• [Exercise objective] Reproduce, exactly, the lines of the material below from the line containing "Способы оплаты" through the line containing "10:00-16:00", with both end lines included and nothing else.

• [Material provided]
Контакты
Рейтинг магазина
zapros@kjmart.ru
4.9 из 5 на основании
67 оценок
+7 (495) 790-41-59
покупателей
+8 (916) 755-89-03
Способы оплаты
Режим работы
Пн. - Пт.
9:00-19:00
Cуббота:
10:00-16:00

---

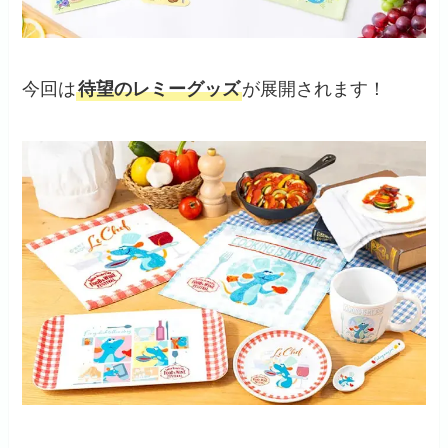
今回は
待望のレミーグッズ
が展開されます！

---

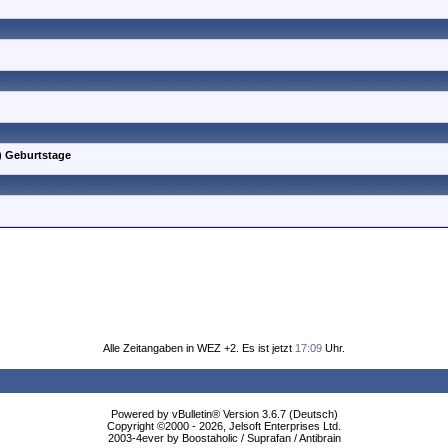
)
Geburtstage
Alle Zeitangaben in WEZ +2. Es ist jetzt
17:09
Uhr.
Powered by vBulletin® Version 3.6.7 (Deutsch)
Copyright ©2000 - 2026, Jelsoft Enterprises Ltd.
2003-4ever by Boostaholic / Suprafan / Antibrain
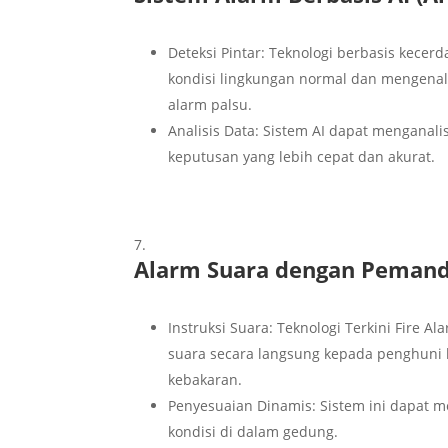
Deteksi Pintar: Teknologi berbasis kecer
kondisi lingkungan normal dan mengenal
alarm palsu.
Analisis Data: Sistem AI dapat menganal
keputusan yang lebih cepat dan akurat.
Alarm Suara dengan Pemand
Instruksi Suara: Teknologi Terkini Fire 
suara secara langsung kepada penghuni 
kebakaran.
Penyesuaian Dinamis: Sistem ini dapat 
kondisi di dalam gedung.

• [Written response]
Способы оплаты
Режим работы
Пн. - Пт.
9:00-19:00
Cуббота:
10:00-16:00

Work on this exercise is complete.